Selama memproduksi minyak kelapa, Ice mengaku tidak ada kesulitan yang berarti. "Kami sudah biasa. Ini kegiatan kami sehari-hari selain mengurus rumah tangga," imbuhnya.

Warga di kampungnya, kata Ica, hanya akan membeli minyak goreng curah maupun dalam bentuk kemasan jika kurang dan membutuhkan sekali.

"Kalau selama ini masih bisa terpenuhi, sekarang masih [produksi sendiri]," tuturnya.

Ice mencurahkan kondisi warga yang kesulitan memproduksi minyak kelapa lantaran mesin parut mereka rusak, sehingga harus memerlukan waktu lama jika menggunakan cara manual.

"Jadi sekarang ibu-ibu kurang untuk bikin minyak goreng. Kalau ada itu [mesin parut], ibu-ibu rajin untuk bikin minyak goreng, cuma mereka tidak punya alat parut, mesin pun rusak sudah.
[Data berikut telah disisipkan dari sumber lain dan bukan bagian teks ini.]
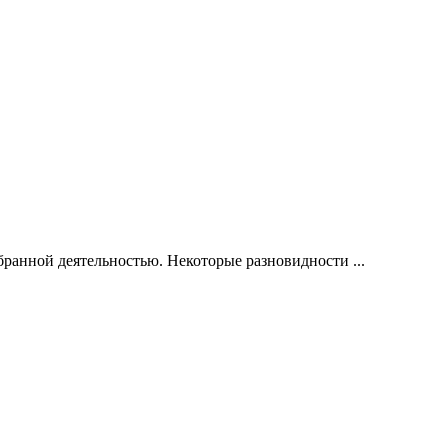
бранной деятельностью. Некоторые разновидности
...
Kalo ada mesin cepat."

"Kalau parut biasa itu susah, ibu-ibu tinggal saja [tidak produksi], kita beli yang sudah ada saja," tambahnya.

Agar dapat menunjang produksi, Ice berharap kepada pemerintah agar dapat memberikan mesin parut kelapa agar para warga dapat memproduksi minyak kelapa secara efektif dan efisien.

Selain itu, kelompoknya juga membutuhkan sejumlah alat lainnya seperti gerobak untuk mengangkut kelapa, tong untuk wadah merendam kelapa, alat peras kelapa, dan sebagainya.

"Itu saja untuk perlengkapan, toples-toples itu butuh. Biasanya ibu-ibu bikin minyak bersih itu pakai toples, pake tong minyak masak. Setelah kami olah, nanti bisa kami jual," pungkasnya.

Selain membuat untuk membuat minyak goreng, kata Ice, kelapa juga bisa digunakan untuk diminum, santan, hingga lalapan makan. "Itu [kelapa parut] kalau makan dengan pisang, rasanya enak sekali," akunya.

Pemerintah Janji Bantu Warga Sarmi Bupati Kabupaten Sarmi Eduard Fonataba menuturkan kelapa di daerahnya telah ditanam secara turun-temurun oleh warga, salah satunya minyak kelapa. Bahkan, dia mengklaim minyak goreng kelapa Sarmi telah mampu mengalahkan minyak goreng bermerek lainnya.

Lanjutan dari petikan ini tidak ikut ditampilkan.